Landscape & Design

By Sophie Rhéaume • November 25, 2017

How to Build a Thin Base Paver Driveway – Part 1


Paver Pete demonstrates how to pre-plan a driveway installation, perform an excavation and add a chemical amendment.


Paver Pete explains how to pre-plan your jobs and soil analysis. 


Pre-planning a job and analyzing the soils can save you time and money.

In this case, we dug a hole for our test a couple of weeks prior.

By sending soil samples to a lab, we received the data that allowed us to design this driveway with a thinner base, from 24 inches to 12 inches.


Contrary to what some people might think, the thickness of a base can’t be increased without compaction or using a geotextile fabric.

A subgrade needs to be classified and compacted.

 STEP 1: Amend the subgrade.

 In this case, we have a weak clay subgrade, so we used a type-S mortar mix for a chemical amendment. We also added a gradation amendment, ¾-inch clean stone, to increase its bearing ability.

 STEP 2: Compact the subgrade.

 We used a 13,500-pound centrifugal force rated vibratory plate compactor and incorporated both amendments into the subgrade.


STEP 3: Add a geotextile with biaxial geogrid strength

STEP 4: Build the 12-inch base.

Excavation Costs

Paver Pete lists possible costs related to excavation on a driveway project.


Here are some important costs related to the excavated material:

  • Truck and driver
  • Distance to the dumpsite
  • Soil analysis fee at the dumpsite for presence of contaminants, petroleum and heavy metals

 By analyzing the soil and switching from a 24-inches base to a 12-inch base, the quantity of soil excavated diminishes and allows us to save a lot of money.

 excavation costds.jpg


Paver Pete explains why the current aggregate base should be removed.

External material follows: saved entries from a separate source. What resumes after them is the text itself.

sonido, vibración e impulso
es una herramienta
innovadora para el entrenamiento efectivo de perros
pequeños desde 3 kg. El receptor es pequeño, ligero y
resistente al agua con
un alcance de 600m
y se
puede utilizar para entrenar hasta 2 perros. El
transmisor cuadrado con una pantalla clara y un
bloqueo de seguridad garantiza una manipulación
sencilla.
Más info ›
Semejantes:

In this case, an aggregate base had previously been installed.

The previous builders had told these homeowners to leave the base in for one year and it would naturally settle in and compact itself, than a driveway could be installed.

Now, it needs to be removed for the following reasons :

  • The subgrade has not been classified and compacted
  • No geotextile fabric has been installed
  • Current level of compaction is probably not optimal.


Adding a chemical amendment

Paver Pete demonstrates how to add a chemical amendment.

A granular amendment has been applied to the subgrade.

A chemical amendment needs to be added to it since it rained a lot in the previous weeks.

We chose a type S mortar mix.

We spreaded a 50-pound bag for a hundred square feet.

The product changes the chemistry of the clay, opening it up and drying it out.